ZyXEL Communications 2602H Series manual 431

DESCRIPTION

Press [SPACE BAR] to choose from Main or Aggressive and then press [ENTER].

See earlier for a discussion of these modes. Multiple SAs connecting through a

secure gateway must have the same negotiation mode.

Prestige gateways authenticate an IKE VPN session by matching pre-shared keys.

Pre-shared keys are best for small networks with fewer than ten nodes. Enter your

pre-shared key here. Enter up to 31 characters. Any character may be used, including

spaces, but trailing spaces are truncated.

Both ends of the VPN tunnel must use the same pre-shared key. You will receive a

“PYLD_MALFORMED” (payload malformed) packet if the same pre-shared key is not

used on both ends.

The Prestige and the remote IPSec router generate an encryption key from the Diffie-

Hellman key exchange. Prestige DES encryption algorithm uses a 56-bit key.

Triple DES (3DES), is a variation on DES that uses a 168-bit key. As a result, 3DES is

more secure than DES. It also requires more processing power, resulting in slightly

increased latency and decreased throughput.

This implementation of AES uses a 128-bit key. AES is faster than 3DES.

Press [SPACE BAR] to choose from DES, 3DES or AES and then press [ENTER].

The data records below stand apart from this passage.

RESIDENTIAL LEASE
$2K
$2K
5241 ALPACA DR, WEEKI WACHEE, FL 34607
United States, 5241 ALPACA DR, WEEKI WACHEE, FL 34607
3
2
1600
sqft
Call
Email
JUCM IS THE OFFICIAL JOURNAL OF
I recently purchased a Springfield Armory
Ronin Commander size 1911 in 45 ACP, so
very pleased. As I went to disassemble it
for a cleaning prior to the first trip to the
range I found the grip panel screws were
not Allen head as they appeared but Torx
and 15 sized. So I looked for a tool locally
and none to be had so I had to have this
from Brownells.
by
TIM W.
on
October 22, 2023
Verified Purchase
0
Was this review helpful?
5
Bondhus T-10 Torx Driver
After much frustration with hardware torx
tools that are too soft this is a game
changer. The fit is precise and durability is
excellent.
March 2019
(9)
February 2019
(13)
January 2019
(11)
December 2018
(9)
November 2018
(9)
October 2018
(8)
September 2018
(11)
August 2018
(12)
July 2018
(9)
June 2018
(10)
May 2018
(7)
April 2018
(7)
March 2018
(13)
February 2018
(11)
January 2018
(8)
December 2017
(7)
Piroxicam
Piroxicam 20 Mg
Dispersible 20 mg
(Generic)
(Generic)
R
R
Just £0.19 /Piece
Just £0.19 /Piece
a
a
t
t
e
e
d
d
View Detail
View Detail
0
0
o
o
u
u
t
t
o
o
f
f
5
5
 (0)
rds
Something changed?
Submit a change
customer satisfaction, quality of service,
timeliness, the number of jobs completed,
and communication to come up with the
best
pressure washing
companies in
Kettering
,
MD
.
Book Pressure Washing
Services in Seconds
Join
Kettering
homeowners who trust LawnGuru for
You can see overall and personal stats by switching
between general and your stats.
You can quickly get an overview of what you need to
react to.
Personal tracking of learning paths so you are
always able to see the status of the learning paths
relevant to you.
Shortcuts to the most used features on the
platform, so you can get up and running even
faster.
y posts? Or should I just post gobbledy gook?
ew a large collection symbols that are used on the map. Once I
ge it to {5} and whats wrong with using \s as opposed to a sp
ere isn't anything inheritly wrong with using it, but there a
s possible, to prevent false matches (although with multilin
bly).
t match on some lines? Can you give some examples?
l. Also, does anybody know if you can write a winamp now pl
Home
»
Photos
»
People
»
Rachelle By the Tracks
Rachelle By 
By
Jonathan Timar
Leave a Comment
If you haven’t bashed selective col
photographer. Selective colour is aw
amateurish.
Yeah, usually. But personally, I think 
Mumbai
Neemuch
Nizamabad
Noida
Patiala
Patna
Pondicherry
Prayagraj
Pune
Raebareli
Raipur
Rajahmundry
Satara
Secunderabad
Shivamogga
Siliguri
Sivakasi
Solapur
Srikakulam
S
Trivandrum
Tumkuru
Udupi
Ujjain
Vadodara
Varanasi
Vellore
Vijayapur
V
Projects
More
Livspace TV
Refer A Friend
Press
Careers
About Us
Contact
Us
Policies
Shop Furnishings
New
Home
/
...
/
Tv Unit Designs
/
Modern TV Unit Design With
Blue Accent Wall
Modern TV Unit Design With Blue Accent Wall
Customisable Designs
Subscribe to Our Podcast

MD5 (Message Digest 5) and SHA1 (Secure Hash Algorithm) are hash algorithms

used to authenticate packet data. The SHA1 algorithm is generally considered

stronger than MD5, but is slightly slower.

Press [SPACE BAR] to choose from SHA1 or MD5 and then press [ENTER].

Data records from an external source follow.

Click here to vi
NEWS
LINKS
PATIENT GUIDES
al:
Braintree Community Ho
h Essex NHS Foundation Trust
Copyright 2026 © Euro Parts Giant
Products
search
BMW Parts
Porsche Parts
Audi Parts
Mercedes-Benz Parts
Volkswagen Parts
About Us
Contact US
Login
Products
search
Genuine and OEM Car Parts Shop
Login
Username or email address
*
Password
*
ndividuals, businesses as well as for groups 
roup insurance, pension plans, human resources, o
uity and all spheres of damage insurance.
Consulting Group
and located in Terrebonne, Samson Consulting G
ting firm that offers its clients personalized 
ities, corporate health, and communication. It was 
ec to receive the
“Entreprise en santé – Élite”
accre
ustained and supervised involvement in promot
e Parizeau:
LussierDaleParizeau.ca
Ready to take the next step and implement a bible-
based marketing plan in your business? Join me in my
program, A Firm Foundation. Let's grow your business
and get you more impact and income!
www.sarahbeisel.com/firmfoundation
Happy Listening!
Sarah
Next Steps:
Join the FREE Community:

Define the length of time before an IKE Security Association automatically

renegotiates in this field. It may range from 60 to 3,000,000 seconds (almost 35 days).

A short SA Life Time increases security by forcing the two VPN gateways to update

the encryption and authentication keys. However, every time the VPN tunnel

renegotiates, all users accessing remote resources are temporarily disconnected.